> [EXERCISE OBJECTIVE] In the material below, identify each line bearing the word "onde". Reproduce those lines.

> [DATA]
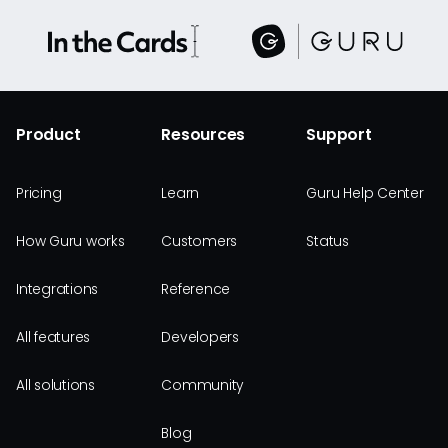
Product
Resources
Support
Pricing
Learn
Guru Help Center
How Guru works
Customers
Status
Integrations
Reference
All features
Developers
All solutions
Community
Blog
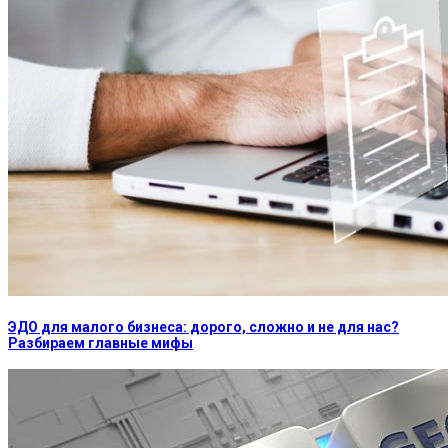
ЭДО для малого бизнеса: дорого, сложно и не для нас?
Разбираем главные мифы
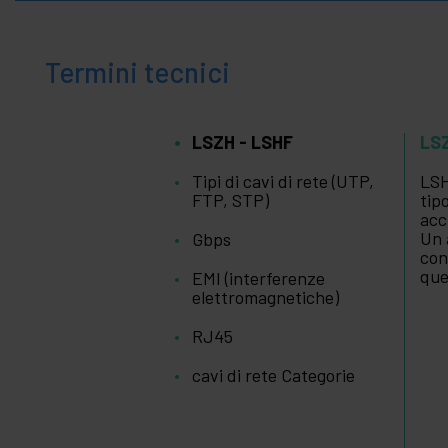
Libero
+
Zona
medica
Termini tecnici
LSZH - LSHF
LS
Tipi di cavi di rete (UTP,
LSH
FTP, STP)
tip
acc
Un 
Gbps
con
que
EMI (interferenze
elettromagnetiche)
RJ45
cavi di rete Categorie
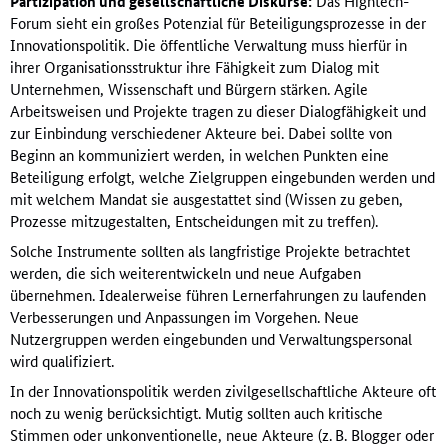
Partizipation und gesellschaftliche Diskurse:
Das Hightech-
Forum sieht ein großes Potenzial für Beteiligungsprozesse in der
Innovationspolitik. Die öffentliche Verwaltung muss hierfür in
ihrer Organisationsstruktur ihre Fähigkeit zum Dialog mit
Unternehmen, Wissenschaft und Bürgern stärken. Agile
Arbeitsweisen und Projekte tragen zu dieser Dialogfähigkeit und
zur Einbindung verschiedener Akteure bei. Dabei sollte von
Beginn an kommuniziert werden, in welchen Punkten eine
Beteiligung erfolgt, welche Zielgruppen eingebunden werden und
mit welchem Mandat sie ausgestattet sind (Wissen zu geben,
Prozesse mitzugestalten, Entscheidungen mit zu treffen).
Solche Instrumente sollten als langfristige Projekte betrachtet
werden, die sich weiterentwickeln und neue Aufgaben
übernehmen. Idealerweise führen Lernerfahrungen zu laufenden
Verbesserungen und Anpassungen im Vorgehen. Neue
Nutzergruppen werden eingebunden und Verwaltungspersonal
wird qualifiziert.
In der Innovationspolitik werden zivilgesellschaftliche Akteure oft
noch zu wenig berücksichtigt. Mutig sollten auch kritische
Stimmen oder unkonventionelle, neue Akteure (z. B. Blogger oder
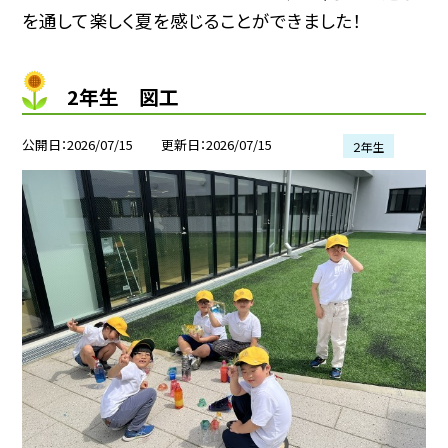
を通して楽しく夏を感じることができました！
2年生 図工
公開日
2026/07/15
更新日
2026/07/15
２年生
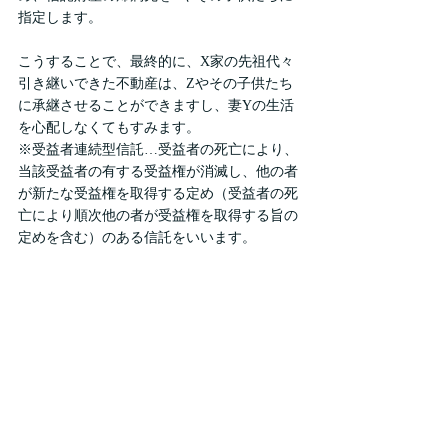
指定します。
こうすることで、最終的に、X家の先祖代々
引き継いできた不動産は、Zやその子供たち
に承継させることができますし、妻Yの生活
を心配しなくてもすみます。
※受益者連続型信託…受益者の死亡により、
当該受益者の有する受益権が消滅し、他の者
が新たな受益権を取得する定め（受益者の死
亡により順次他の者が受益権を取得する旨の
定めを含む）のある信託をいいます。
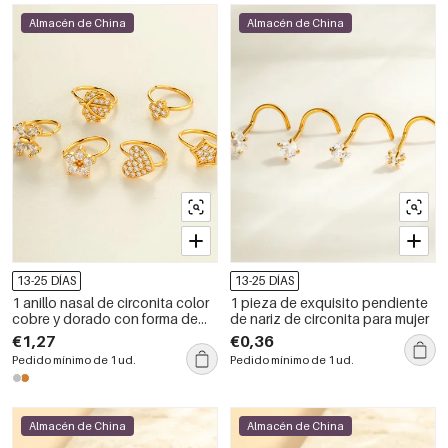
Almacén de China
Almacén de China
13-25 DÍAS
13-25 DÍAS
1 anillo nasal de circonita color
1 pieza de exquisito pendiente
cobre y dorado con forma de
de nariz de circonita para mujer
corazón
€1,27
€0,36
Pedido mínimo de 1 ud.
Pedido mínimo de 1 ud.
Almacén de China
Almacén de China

==

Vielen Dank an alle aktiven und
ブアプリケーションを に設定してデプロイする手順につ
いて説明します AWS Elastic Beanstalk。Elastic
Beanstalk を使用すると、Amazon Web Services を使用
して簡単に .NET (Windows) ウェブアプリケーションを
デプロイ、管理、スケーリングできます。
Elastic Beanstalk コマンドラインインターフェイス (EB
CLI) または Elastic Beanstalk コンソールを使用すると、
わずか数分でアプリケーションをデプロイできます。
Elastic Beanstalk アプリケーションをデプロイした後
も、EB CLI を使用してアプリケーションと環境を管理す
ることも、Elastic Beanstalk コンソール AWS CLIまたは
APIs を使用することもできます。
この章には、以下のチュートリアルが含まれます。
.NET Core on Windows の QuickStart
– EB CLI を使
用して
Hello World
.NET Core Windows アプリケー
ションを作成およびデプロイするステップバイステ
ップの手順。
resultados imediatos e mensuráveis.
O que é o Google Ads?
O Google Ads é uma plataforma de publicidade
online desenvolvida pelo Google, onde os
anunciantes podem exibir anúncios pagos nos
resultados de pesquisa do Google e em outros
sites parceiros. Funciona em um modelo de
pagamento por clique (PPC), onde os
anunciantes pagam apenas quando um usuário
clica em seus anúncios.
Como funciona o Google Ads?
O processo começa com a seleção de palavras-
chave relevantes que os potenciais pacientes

> [ANSWER SPACE]
online desenvolvida pelo Google, onde os
pagamento por clique (PPC), onde os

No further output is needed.